The film that Dallas scripted, called “Just Yell Fire — Empowering Girls to Protect Themselves”, demonstrates ten easy-to-learn techniques for girls to get away from an attacker. She worked with her Filipino street fighting coach in San Diego to develop the techniques — then organized a professional crew of 30 volunteers and 100 extras to create the DVD.
All services for making her 48 minute film were donated. Family members, friends, and some celebrities have been involved in making the DVD, and tens of thousands of copies of it have been distributed in 37 countries. Free copies are given out at each of her public presentations.
The DVD begins with the sobering fact that predators try to abduct approximately 100,000 teenage girls each year, just in this country, and that one in four college girls will be date-raped before graduating. “Girls age 11 to 19 face risk of assault, abduction and death,” the film begins.

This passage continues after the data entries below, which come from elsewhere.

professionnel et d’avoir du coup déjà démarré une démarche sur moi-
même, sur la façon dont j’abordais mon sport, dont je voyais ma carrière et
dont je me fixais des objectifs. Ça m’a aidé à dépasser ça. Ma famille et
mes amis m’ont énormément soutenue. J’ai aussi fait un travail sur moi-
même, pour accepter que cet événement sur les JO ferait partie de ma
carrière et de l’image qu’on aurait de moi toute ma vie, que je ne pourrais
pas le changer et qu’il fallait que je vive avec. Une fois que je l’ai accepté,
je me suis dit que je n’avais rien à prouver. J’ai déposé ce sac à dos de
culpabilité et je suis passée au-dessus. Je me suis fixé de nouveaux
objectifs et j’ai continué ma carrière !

Dallas started her presentation in the Sellwood Library with a demonstration of the “Hair Comb”, a defensive move that makes it possible to break free from someone who is facing and choking you. With her father acting as the attacker, Dallas raised her arm with a swift backward motion, as if running her fingers through her hair. Turning around quickly, she broke free.
“A girl or woman can free herself from a very strong attacker by using techniques to knock down, distract, or upset his equilibrium,” Dallas explained. Once the grip or hold is broken, various follow-up techniques can be used to scrape, slap or gouge eyes, ears, or groin. Speaking of a strong slap to the ear, she said, “A slap is always better than a jab, because it disperses the pain — it’s worth five jabs.”
Dallas advocates yelling “fire” — not “help” or rape” — before, during, or after making the defensive moves.
The film goes on to show simulated situations of attack, and appropriate defense techniques, at a bus stop, ATM machine, parking lot, at a party or on a jogging trail. The film is free to view online at: www.justyellfire.com. The web site, which earned the 2007 “web award of excellence” for best design for a non-profit web site, contains media interviews, and a list of endorsers — including Oregon Governor Kulongoski, and legislators and the attorney general in Washington State.
Photo Caption: Two seconds before this photo was taken, Dallas’ attacker (her father, Jay Jessup, was playing the part) had approached Dallas from behind – as in a situation where she might be at an ATM machine – and grabbed her around the neck. Practicing the “stick ’em up” move, Dallas thrust her arms straight up into the air and turned around quickly, releasing the hold and freeing her hands for a disabling slap to the ear or slice across the eye. Dallas says that when your life is endangered, you can't worry about hurting your attacker.